### What the task requires
Go through the data and count each line that has the string "terutama". Give that count alone.

### Given records
________________________

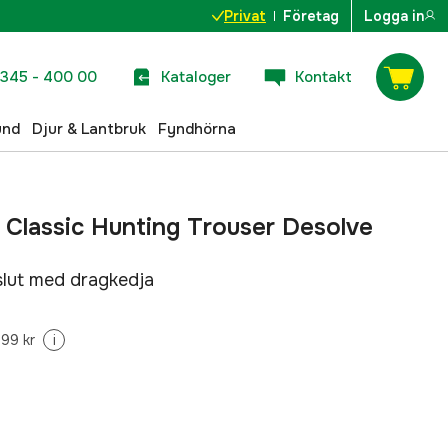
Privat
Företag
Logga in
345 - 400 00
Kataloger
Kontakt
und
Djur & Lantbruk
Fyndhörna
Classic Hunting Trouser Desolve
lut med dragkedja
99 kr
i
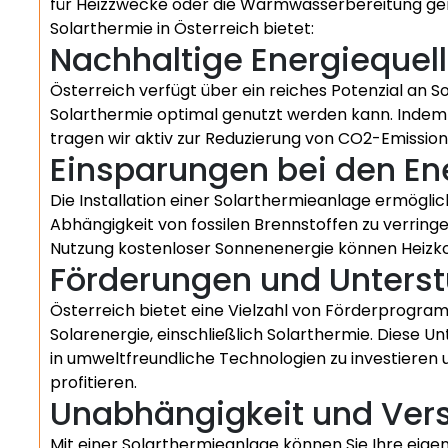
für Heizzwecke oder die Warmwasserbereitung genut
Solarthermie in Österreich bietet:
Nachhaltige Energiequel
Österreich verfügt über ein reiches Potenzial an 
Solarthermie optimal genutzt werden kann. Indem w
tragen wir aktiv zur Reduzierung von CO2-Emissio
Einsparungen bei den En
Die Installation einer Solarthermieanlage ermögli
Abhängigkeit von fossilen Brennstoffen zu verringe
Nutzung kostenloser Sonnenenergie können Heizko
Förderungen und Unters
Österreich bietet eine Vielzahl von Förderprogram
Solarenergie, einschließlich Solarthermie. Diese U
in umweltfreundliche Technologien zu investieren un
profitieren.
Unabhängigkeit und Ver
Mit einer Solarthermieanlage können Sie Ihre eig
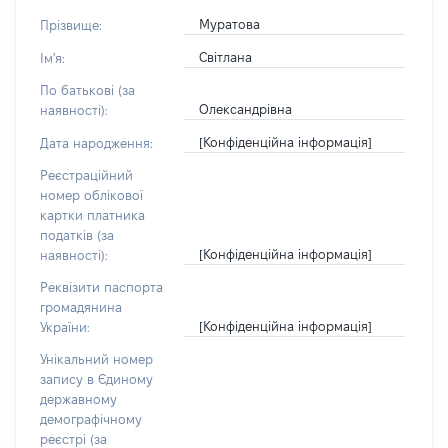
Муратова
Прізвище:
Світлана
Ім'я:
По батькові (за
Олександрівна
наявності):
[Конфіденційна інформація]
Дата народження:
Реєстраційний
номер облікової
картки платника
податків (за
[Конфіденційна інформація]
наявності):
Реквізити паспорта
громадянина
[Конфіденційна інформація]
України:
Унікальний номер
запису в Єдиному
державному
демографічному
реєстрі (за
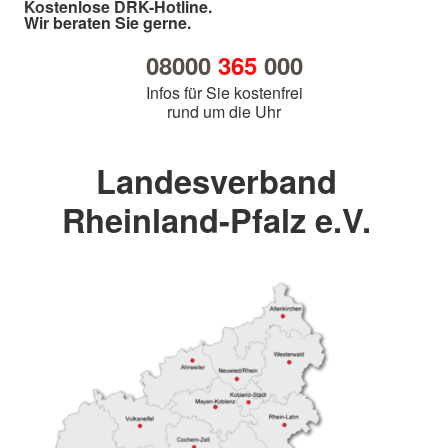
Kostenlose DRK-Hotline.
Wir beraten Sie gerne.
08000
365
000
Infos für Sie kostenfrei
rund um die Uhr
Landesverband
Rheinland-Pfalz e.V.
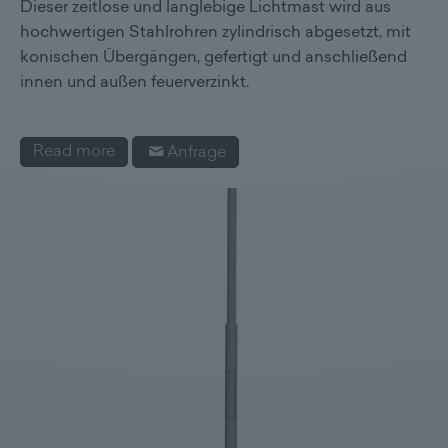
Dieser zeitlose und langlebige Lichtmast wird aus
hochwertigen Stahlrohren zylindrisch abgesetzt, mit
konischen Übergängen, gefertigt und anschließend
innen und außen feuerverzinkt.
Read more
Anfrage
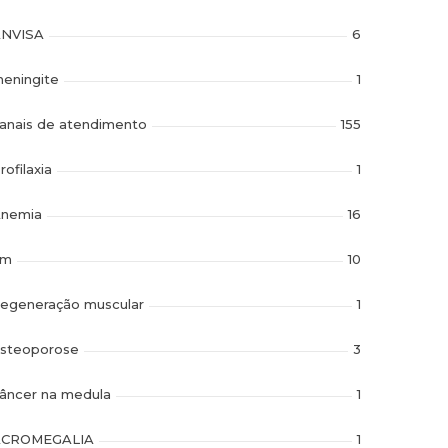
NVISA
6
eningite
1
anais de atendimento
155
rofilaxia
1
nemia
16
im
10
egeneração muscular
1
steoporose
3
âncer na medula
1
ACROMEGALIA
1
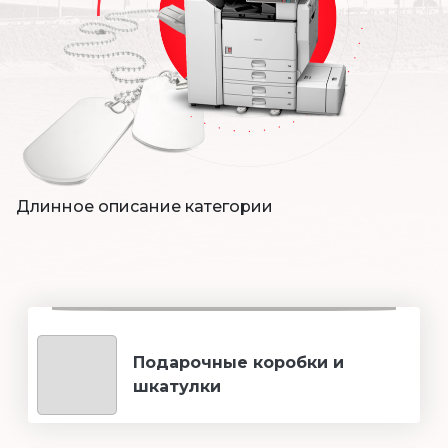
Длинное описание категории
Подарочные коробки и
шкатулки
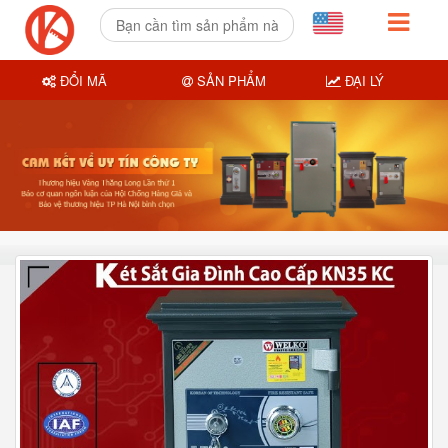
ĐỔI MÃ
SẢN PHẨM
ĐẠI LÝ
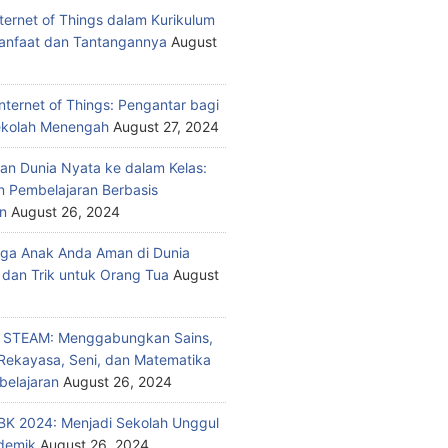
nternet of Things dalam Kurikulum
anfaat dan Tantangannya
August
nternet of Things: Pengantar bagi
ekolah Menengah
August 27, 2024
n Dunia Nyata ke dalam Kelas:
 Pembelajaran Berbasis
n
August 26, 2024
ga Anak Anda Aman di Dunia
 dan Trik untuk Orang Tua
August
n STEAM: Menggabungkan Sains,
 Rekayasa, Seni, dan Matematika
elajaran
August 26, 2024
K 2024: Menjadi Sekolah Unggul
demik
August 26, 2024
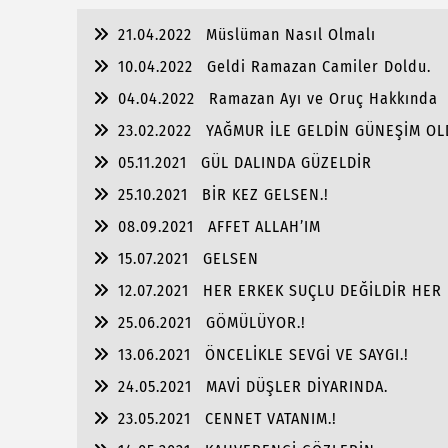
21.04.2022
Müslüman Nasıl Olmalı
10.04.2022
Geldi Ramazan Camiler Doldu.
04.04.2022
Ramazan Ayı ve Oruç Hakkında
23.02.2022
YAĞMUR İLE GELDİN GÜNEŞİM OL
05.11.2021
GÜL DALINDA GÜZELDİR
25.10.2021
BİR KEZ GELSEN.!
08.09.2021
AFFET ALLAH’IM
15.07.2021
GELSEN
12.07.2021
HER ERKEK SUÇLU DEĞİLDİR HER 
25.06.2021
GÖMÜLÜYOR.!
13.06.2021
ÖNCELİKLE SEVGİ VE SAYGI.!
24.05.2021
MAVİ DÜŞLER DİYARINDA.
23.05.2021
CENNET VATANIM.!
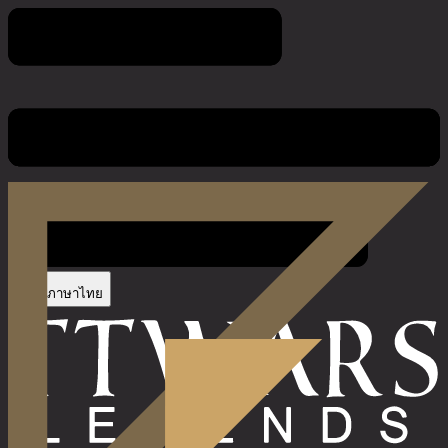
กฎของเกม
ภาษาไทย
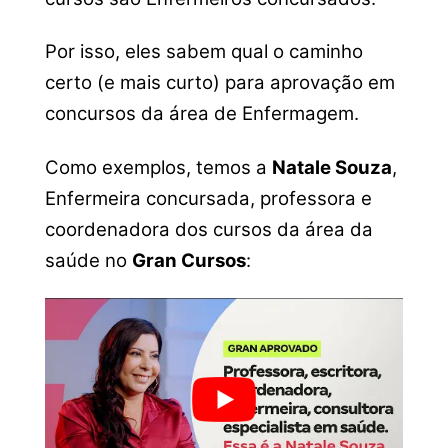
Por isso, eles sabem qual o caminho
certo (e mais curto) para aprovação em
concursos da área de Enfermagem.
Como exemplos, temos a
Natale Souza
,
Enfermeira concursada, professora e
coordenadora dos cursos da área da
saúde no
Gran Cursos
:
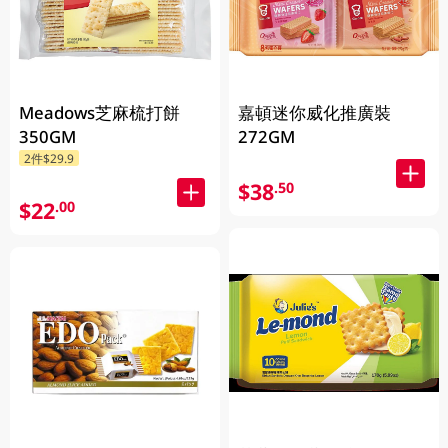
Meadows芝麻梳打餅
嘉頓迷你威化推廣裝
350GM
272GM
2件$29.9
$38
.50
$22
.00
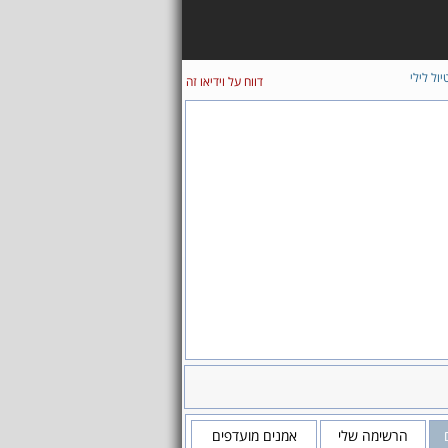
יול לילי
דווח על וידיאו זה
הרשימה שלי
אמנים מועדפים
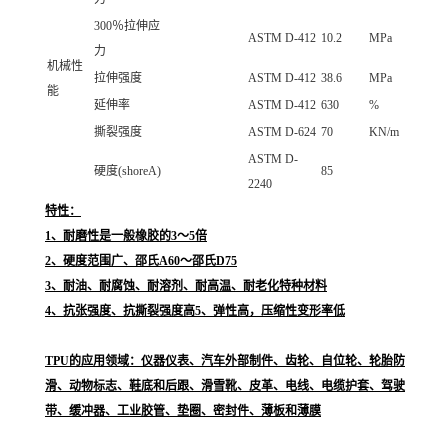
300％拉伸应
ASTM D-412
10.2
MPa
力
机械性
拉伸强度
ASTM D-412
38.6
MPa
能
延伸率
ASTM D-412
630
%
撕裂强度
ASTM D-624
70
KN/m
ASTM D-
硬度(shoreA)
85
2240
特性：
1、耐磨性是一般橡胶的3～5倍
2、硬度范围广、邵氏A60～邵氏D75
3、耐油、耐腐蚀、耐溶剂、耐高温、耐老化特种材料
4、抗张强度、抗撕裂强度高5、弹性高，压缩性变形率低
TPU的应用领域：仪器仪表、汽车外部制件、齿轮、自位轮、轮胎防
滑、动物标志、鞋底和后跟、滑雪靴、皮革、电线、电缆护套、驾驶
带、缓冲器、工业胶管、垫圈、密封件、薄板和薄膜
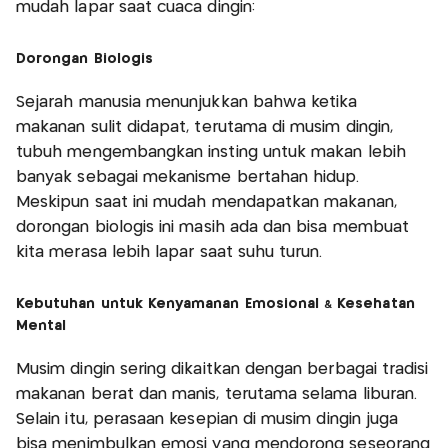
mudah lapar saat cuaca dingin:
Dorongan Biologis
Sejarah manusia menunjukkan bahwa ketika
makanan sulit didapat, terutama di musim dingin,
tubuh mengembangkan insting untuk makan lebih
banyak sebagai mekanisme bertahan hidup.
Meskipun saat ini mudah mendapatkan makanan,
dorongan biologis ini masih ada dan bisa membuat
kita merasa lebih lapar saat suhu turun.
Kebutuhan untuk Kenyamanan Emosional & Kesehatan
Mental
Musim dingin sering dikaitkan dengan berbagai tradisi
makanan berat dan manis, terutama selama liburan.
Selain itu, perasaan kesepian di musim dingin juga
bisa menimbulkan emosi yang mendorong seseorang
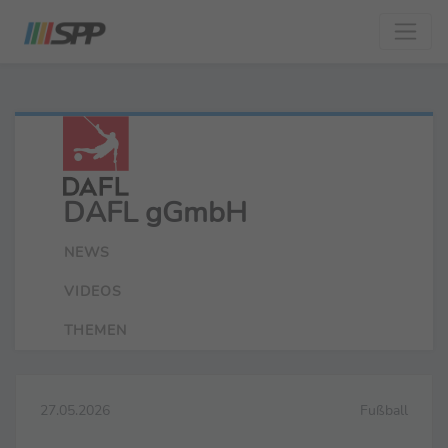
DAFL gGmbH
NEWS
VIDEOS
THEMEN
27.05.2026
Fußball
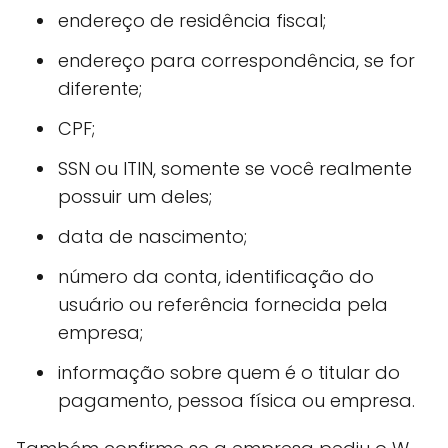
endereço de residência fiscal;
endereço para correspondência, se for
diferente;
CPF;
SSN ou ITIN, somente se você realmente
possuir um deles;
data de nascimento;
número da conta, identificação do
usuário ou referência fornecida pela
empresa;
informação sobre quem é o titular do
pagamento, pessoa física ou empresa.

________________________

### Result
2